For the material below, the expected output is exactly the lines between the line holding "уже трансформировались в" and the line holding "schutzkampagne.", inclusive, with pictures left out.
================
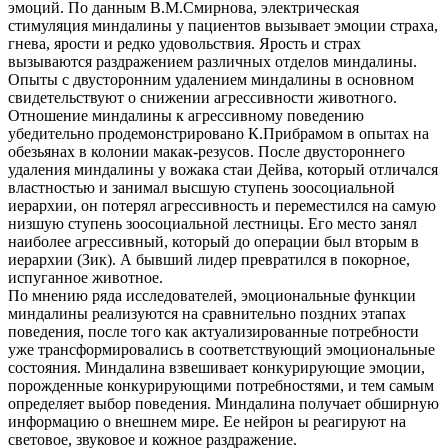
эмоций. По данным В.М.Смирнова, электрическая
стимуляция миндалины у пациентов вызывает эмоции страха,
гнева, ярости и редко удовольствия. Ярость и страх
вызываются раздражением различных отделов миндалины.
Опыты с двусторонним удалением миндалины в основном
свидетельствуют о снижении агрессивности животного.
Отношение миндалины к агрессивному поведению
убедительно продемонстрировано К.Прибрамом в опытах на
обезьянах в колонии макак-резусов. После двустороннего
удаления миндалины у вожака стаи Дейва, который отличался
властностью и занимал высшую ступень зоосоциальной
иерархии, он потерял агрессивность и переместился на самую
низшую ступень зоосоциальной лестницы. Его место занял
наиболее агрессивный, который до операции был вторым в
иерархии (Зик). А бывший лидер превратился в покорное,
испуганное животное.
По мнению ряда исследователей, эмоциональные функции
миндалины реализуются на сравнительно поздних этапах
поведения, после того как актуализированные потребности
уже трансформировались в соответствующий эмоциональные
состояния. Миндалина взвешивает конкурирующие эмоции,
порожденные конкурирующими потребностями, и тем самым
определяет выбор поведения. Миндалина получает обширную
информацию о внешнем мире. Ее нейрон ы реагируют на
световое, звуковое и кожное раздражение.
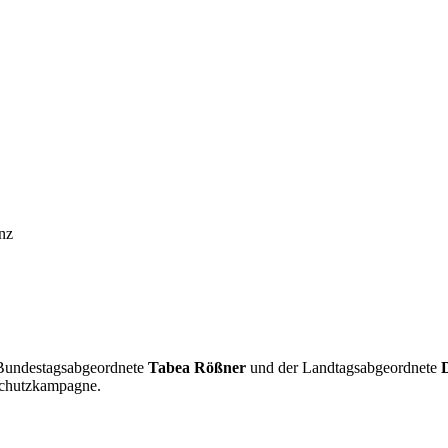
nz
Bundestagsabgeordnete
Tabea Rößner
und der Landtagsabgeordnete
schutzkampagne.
================
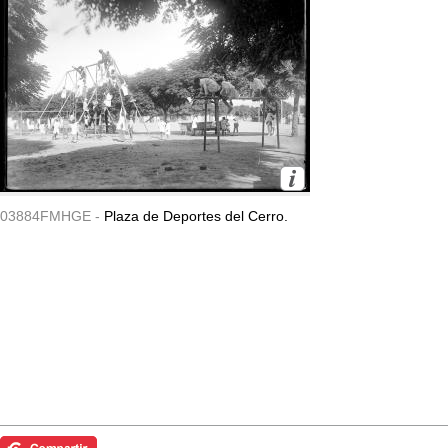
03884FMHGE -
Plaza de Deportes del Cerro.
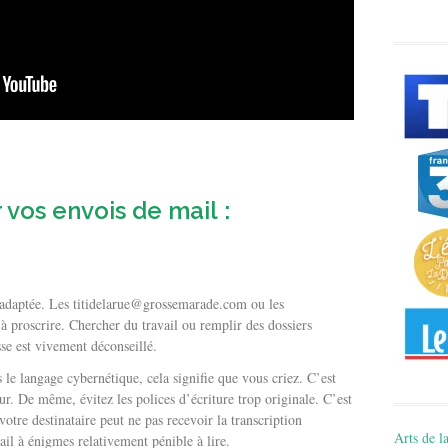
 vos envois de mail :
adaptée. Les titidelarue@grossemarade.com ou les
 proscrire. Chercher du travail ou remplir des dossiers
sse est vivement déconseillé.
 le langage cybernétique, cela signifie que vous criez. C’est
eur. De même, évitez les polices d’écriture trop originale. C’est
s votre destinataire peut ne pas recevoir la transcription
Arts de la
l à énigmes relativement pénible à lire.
================
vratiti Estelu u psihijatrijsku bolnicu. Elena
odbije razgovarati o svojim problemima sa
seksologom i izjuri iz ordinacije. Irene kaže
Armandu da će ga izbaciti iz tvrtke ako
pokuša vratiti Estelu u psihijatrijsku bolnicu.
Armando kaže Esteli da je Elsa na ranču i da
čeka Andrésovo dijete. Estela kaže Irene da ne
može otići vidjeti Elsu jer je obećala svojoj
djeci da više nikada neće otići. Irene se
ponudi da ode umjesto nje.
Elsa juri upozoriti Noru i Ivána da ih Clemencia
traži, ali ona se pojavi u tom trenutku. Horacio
================
• _SOLUTION FOR THIS TASK_:
уже трансформировались в соответствующий эмоциональные
состояния. Миндалина взвешивает конкурирующие эмоции,
порожденные конкурирующими потребностями, и тем самым
определяет выбор поведения. Миндалина получает обширную
информацию о внешнем мире. Ее нейрон ы реагируют на
световое, звуковое и кожное раздражение.
nz
Bundestagsabgeordnete
Tabea Rößner
und der Landtagsabgeordnete
schutzkampagne.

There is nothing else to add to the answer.